If celery is too much and it might be, you could just store the time the URL is first sent, use the timedelta function whenever it is sent thereafter, and if the elapsed time is greater than what you want just use a redirect. I think the second solution is very straightforward and it would extend easily. It would be a matter of having a model with the URL, time first sent, time most recently sent, a disabled flag, and a Delta that you find acceptable for the URL to live.
A temporary url can also be created by combining the ideas from #ned-batchelder's answer and #matt-howell's answer with Django's signing module.
The signing module provides a convenient way to encode data in the url, if necessary, and to check for link expiration. This way we don't need to touch the database or session/cache.

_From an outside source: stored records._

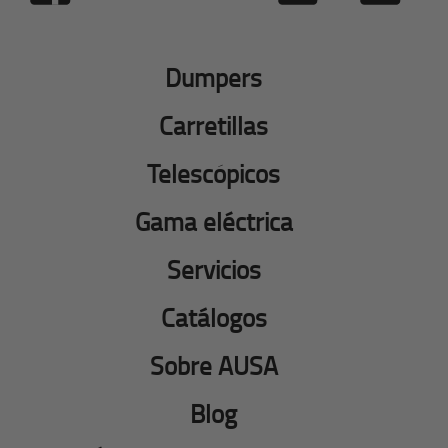
Dumpers
Carretillas
Telescópicos
Gama eléctrica
Servicios
Catálogos
Sobre AUSA
Blog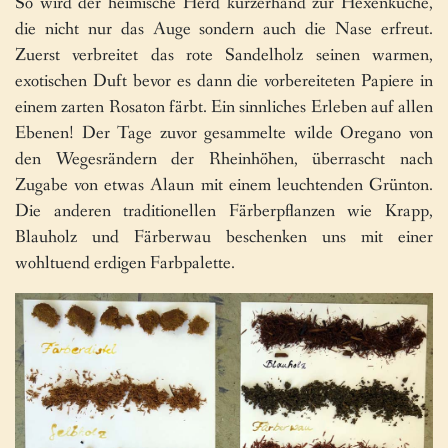
So wird der heimische Herd kurzerhand zur Hexenküche,
die nicht nur das Auge sondern auch die Nase erfreut.
Zuerst verbreitet das rote Sandelholz seinen warmen,
exotischen Duft bevor es dann die vorbereiteten Papiere in
einem zarten Rosaton färbt. Ein sinnliches Erleben auf allen
Ebenen! Der Tage zuvor gesammelte wilde Oregano von
den Wegesrändern der Rheinhöhen, überrascht nach
Zugabe von etwas Alaun mit einem leuchtenden Grünton.
Die anderen traditionellen Färberpflanzen wie Krapp,
Blauholz und Färberwau beschenken uns mit einer
wohltuend erdigen Farbpalette.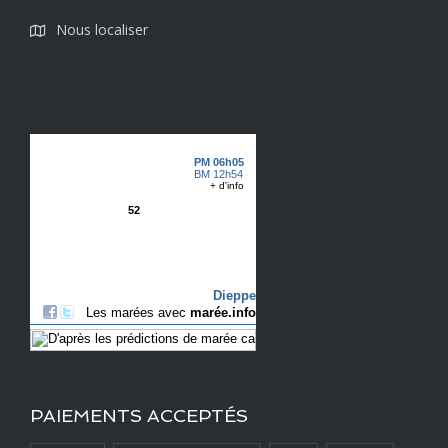
Nous localiser
PAIEMENTS ACCEPTÉS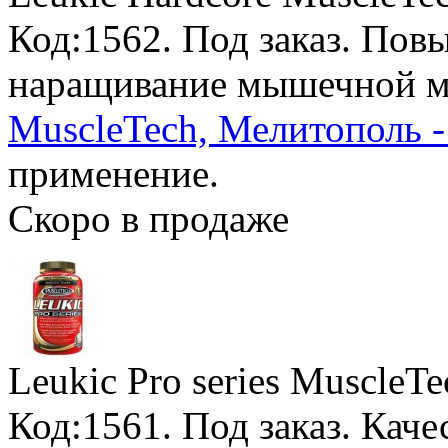
Код:1562.
Под заказ
. Пов
наращивание мышечной м
MuscleTech, Мелитополь -
применение.
Скоро в продаже
Leukic Pro series MuscleTe
Код:1561.
Под заказ
. Кач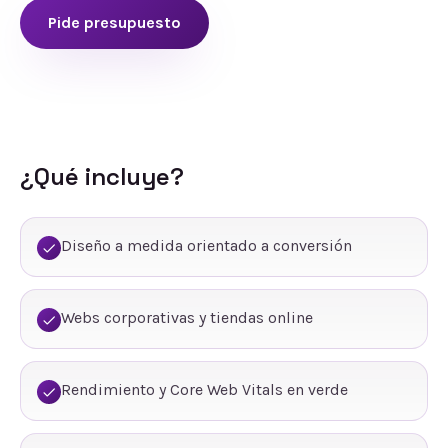
Pide presupuesto
¿Qué incluye?
Diseño a medida orientado a conversión
Webs corporativas y tiendas online
Rendimiento y Core Web Vitals en verde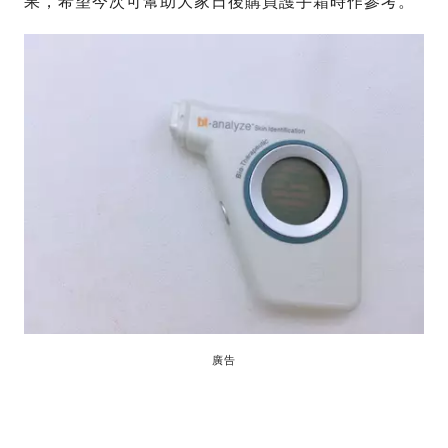
果，希望今次可幫助大家日後購買護手霜時作參考。
廣告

Here's a minimal example with an index page and a temp page:
The index page has a link to a temporary url, with the specified expiration. If you try to follow the link after expiration, you'll get a status 400 "Bad Request" (or you'll see the SuspiciousOperation error, if DEBUG is True).
urls.py
...
urlpatterns = [
path('', views.index, name='index'),
path('<str:signed_data>/', views.temp, name='temp'),
]
views.py
from django.core import signing
from django.core.exceptions import SuspiciousOperation
from django.http import HttpResponse
from django.urls import reverse
MAX_AGE_SECONDS = 20 # short expiration, for illustrative purposes
def generate_temp_url(data=None):
# signing.dumps() returns a "URL-safe, signed base64 compressed JSON string"
# with a timestamp
return reverse('temp', args=[signing.dumps(data)])
def index(request):
# just a convenient usage example
return HttpResponse(f'temporary link')
def temp(request, signed_data):
try:
# load data and check expiration
data = signing.loads(signed_data, max_age=MAX_AGE_SECONDS)
except signing.BadSignature:
# triggers an HttpResponseBadRequest (status 400) when DEBUG is False
raise SuspiciousOperation('invalid signature')
# success
return HttpResponse(f'Here\'s your data: {data}')
Some notes:
The responses in the example are very rudimentary, and only for illustrative purposes.
Raising a SuspiciousOperation is convenient, but you could e.g. return an HttpResponseNotFound (status 404) instead.
The generate_temp_url() returns a relative path. If you need an absolute url, you can do something like:
temp_url = request.build_absolute_uri(generate_temp_url())
If you're worried about leaking the signed data, have a look at alternatives such as Django's password reset implementation.